# Is this possible ?



## *everafter* (Nov 7, 2010)

Do some of them actually realize what they've lost even though they were "so in love" with the other person for a while or even had several relationships in between?
Even though they said things like "...when you're dating again..." or "You will find someone else" do some of them want their spouses or ex spouses back one day?


----------



## Paladin (Oct 15, 2011)

The statistics on affair relationships working out are abysmal. The fog eventually lifts, or it doesn't. Sometimes the WS has too much pride or is too selfish to own the reality of what they did and will never look back, choosing to forever have their heads up their own....... sand... Some will realize, but be too scared to act, to scared of the "punishment" or the "work" it takes to forgive themselves and be forgiven. Some do, eventually, want their steady spouse back, but its for selfish reasons. The ones tha really want to work are rare.

Look at all the posts in CWI, and count how many hit true R. 
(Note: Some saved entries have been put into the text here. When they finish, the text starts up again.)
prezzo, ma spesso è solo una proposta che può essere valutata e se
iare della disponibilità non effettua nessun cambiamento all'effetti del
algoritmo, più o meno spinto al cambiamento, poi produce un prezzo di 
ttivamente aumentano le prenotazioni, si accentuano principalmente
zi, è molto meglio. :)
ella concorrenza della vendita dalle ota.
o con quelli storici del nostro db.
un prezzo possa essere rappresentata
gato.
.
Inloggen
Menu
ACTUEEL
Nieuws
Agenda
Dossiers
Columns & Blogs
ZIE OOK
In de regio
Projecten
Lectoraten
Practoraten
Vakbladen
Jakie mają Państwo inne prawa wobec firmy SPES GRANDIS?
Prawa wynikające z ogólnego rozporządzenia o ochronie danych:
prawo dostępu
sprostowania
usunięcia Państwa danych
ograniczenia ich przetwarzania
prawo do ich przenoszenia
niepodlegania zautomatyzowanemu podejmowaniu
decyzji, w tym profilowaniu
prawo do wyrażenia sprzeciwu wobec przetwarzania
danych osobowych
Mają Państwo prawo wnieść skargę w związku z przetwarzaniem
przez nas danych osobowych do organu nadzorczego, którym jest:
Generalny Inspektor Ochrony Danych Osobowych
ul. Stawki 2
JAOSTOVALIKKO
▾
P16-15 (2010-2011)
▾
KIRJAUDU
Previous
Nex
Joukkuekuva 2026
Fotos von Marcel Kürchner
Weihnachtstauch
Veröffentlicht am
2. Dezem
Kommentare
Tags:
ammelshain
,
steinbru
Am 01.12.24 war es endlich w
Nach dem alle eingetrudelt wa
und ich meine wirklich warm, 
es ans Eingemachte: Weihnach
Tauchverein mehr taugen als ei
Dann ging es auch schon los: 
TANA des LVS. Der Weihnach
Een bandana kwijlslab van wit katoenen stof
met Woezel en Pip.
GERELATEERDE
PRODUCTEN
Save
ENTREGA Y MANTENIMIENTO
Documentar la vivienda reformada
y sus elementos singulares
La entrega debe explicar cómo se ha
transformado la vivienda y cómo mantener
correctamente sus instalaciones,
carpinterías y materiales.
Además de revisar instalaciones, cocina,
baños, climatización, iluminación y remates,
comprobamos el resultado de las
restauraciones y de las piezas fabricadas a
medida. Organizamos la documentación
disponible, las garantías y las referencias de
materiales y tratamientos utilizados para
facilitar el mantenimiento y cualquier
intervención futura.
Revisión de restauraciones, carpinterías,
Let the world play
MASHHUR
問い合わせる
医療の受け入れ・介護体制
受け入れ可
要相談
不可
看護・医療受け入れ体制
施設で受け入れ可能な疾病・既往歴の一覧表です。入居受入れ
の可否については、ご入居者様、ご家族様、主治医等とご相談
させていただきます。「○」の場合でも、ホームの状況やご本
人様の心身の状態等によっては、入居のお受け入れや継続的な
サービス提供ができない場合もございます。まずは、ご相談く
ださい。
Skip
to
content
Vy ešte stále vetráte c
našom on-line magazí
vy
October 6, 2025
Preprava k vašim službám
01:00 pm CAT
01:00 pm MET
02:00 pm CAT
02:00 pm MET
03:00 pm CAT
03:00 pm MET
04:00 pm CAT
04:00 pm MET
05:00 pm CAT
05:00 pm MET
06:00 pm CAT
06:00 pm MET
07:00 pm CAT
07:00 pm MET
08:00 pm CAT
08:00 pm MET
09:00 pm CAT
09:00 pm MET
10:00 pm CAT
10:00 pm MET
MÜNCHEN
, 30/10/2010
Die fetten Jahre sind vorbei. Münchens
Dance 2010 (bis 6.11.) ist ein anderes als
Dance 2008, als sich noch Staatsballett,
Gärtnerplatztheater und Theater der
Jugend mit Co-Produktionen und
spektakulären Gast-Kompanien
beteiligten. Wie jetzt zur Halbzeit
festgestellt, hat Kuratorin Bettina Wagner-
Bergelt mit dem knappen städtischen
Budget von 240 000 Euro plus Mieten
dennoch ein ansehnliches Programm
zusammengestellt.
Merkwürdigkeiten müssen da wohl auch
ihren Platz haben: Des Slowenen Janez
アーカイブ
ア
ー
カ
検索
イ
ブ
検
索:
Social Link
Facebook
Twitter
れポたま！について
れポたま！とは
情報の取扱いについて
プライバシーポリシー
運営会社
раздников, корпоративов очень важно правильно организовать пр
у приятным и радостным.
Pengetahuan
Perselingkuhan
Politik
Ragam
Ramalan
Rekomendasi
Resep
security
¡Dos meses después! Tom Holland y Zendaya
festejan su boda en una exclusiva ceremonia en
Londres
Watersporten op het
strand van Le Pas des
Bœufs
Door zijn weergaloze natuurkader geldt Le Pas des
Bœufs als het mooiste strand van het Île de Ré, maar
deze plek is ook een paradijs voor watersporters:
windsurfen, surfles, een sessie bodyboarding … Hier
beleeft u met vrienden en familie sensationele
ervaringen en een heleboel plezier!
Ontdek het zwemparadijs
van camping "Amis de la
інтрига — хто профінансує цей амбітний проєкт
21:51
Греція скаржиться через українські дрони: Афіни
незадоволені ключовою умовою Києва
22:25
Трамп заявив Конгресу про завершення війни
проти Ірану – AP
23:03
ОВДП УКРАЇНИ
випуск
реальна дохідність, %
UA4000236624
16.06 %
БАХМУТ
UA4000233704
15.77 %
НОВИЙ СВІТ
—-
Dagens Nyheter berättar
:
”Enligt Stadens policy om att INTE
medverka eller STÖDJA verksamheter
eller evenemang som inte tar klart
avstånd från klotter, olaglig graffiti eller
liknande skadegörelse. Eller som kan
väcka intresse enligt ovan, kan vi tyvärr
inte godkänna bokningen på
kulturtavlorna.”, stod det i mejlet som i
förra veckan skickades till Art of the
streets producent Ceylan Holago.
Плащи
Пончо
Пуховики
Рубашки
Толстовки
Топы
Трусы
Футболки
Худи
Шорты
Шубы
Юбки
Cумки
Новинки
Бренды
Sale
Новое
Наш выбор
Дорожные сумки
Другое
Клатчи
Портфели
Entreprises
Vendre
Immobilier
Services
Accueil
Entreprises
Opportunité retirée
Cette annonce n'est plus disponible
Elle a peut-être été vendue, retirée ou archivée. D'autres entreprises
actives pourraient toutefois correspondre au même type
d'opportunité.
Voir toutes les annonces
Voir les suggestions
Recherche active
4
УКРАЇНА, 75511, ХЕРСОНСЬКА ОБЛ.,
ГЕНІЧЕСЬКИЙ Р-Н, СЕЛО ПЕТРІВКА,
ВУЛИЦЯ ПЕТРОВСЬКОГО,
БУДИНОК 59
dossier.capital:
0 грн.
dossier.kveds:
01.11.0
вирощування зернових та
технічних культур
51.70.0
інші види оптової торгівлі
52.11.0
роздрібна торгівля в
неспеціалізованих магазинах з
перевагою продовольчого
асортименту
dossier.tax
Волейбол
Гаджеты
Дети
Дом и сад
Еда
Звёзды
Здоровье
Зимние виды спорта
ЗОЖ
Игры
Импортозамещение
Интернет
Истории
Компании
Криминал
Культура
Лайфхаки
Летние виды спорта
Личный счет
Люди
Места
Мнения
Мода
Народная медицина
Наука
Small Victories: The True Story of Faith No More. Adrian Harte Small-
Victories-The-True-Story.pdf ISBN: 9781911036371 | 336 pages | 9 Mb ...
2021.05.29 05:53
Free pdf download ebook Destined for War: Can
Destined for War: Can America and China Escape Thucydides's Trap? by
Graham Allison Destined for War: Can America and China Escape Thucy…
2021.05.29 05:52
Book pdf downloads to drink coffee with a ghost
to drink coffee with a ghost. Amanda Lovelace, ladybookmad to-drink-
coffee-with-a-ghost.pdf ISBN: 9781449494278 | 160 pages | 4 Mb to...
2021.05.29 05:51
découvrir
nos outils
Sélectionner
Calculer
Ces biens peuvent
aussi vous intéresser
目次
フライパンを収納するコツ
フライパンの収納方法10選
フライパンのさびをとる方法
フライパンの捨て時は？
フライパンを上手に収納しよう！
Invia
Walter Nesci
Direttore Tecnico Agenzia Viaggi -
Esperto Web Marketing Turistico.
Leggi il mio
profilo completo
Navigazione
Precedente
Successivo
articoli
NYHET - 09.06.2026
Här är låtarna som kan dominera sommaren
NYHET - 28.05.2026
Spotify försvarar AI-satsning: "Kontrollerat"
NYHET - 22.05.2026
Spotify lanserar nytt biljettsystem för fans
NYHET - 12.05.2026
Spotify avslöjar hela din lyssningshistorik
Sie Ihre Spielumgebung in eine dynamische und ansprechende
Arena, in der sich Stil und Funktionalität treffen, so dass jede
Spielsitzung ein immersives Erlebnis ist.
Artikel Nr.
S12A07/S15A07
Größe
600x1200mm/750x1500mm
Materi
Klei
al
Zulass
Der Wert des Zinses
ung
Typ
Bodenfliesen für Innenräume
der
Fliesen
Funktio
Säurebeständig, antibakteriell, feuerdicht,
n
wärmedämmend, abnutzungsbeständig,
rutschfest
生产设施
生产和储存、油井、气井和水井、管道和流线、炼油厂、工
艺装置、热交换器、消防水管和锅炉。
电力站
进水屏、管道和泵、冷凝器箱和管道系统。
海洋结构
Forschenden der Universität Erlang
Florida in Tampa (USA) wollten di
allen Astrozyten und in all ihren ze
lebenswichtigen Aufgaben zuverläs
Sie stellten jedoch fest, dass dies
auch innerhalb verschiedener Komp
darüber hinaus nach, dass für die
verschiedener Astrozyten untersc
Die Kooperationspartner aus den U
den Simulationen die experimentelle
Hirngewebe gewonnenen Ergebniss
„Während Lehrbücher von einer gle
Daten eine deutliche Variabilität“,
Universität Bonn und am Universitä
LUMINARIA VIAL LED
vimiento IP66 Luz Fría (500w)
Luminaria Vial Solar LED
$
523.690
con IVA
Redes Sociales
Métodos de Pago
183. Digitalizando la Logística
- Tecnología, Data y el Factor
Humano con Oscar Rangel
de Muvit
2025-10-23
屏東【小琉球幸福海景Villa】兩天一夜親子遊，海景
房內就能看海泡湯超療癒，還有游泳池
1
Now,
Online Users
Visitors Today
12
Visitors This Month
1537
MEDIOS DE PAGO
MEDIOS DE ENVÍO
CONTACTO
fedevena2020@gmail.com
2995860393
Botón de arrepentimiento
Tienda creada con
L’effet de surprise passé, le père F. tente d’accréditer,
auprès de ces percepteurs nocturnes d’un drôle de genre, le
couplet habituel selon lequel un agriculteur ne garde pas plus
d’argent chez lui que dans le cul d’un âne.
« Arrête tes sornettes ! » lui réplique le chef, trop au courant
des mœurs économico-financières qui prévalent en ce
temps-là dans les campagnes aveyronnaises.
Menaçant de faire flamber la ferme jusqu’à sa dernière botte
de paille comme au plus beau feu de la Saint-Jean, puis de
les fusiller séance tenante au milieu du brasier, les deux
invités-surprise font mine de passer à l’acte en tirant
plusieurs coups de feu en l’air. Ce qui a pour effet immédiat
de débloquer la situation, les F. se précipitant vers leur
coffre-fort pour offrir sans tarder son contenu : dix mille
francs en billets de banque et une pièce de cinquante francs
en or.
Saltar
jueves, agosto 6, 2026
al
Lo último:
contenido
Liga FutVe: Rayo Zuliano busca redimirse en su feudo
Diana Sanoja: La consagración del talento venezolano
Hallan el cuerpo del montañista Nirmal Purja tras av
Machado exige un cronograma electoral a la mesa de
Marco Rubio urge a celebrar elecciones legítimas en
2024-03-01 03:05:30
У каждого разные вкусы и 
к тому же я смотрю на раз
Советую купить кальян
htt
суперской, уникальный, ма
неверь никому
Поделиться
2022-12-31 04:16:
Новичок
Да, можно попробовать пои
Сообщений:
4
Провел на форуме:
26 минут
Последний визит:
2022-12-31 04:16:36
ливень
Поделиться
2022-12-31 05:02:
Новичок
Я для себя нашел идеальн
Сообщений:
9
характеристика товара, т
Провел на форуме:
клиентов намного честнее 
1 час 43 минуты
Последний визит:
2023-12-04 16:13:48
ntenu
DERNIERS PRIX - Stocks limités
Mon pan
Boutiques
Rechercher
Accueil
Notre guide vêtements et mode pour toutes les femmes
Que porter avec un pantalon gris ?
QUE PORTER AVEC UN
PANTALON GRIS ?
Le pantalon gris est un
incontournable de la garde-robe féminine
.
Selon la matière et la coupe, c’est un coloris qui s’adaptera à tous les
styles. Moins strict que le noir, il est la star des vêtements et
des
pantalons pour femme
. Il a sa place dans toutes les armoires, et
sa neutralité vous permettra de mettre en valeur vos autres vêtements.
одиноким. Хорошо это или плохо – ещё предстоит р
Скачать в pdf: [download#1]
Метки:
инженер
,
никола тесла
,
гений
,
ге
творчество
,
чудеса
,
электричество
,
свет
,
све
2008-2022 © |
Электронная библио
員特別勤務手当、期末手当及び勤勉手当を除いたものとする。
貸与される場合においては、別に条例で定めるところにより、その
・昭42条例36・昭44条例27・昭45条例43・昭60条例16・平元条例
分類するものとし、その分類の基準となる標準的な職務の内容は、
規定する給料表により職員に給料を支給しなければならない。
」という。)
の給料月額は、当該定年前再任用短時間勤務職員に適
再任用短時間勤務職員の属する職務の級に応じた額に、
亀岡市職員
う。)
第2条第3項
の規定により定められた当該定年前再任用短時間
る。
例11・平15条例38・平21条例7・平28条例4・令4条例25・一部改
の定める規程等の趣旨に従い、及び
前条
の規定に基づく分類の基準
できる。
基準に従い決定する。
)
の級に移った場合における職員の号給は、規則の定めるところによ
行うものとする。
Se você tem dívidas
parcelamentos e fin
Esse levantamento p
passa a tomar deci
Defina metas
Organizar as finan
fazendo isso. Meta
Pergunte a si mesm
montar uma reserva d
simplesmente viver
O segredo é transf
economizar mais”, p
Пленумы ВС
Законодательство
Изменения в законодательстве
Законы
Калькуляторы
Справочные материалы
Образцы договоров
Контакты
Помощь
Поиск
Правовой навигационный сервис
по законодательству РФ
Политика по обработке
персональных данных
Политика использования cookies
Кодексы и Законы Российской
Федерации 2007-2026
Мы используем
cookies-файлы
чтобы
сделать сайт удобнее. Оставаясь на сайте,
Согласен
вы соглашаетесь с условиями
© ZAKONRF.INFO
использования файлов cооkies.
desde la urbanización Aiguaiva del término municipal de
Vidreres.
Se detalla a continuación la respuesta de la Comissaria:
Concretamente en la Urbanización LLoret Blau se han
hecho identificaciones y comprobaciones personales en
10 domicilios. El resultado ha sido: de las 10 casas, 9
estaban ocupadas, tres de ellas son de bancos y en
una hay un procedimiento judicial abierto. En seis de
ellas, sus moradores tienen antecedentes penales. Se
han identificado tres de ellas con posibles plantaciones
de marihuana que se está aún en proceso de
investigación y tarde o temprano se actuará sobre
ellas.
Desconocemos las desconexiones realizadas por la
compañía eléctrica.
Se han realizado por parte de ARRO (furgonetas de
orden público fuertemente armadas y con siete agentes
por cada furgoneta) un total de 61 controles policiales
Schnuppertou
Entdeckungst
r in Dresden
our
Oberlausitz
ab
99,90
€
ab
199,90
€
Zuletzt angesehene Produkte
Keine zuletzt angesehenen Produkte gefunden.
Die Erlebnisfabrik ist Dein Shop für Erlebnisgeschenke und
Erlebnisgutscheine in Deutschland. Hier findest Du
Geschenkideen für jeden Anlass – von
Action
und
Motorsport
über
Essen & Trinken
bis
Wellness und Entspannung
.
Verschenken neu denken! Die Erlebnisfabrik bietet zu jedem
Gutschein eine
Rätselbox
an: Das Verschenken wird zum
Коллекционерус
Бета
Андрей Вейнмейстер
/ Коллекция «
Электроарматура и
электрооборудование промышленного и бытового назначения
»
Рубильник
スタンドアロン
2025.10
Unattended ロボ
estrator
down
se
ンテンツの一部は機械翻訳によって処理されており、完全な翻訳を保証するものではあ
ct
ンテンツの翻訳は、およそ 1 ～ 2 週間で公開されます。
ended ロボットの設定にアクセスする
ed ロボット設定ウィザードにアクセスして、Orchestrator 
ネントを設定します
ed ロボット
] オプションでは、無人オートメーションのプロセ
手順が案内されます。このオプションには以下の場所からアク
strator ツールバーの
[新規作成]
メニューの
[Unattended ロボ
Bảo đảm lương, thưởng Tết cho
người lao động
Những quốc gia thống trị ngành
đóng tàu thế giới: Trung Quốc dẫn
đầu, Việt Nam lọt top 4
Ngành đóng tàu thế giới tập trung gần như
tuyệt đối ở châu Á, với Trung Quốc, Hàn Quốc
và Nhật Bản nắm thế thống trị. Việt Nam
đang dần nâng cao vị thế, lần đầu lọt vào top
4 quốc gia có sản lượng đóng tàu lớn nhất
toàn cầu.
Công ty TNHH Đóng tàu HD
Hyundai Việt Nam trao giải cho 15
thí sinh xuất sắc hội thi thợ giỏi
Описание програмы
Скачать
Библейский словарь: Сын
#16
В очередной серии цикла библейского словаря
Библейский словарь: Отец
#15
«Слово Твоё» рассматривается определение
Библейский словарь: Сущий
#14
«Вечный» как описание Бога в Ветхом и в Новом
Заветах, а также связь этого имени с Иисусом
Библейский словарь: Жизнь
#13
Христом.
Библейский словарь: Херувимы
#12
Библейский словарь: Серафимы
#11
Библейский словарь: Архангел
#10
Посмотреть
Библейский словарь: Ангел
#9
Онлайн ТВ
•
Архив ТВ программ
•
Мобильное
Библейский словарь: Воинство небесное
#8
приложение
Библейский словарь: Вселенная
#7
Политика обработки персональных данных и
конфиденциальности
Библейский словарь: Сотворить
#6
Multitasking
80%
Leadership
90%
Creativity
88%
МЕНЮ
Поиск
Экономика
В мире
And this forum has better numbers than most in that regard.


----------



## Numb-badger (May 18, 2011)

A lot of them will, but you'll never find out about it.
A guy I used to work with some years ago once told me that he'd had a drunken ONS in his early twenties. This swiftly led to his divorce. He was in his late thirties when I was working with him and he was internally miserable, especially after a drink, always bemoaning his 'stupidity' as he called it. It was his biggest mistake, biggest regret, the most stupid thing he'd ever done. If he could turn back the clock etc... It would pour out of him.
But he would never tell his ex that as she would only tell him that he deserved it.
His life is dictated my that night - she has moved on, remarried, children etc.
Yes, they can realise what tey've lost - they can realise it all, but you may not find out about it.
And by the time they do realise it, you may not care anyway.


----------



## jnj express (Mar 28, 2011)

Hey Paladin---those stats---97% of adulturous hook-ups---FAIL


----------



## SweetAndSour (Feb 25, 2012)

Numb-badger said:


> A lot of them will, but you'll never find out about it.
> A guy I used to work with some years ago once told me that he'd had a drunken ONS in his early twenties. This swiftly led to his divorce. He was in his late thirties when I was working with him and he was internally miserable, especially after a drink, always bemoaning his 'stupidity' as he called it. It was his biggest mistake, biggest regret, the most stupid thing he'd ever done. If he could turn back the clock etc... It would pour out of him.
> But he would never tell his ex that as she would only tell him that he deserved it.
> His life is dictated my that night - she has moved on, remarried, children etc.
> ...


Good insight, great signature.


----------



## Pit-of-my-stomach (Nov 2, 2010)

You practice anything long enough and with enough passion, you will become incredibly skilled at it. Rationalizing is no exception. They have a whole toolbox full of cliches and storylines to help them sleep.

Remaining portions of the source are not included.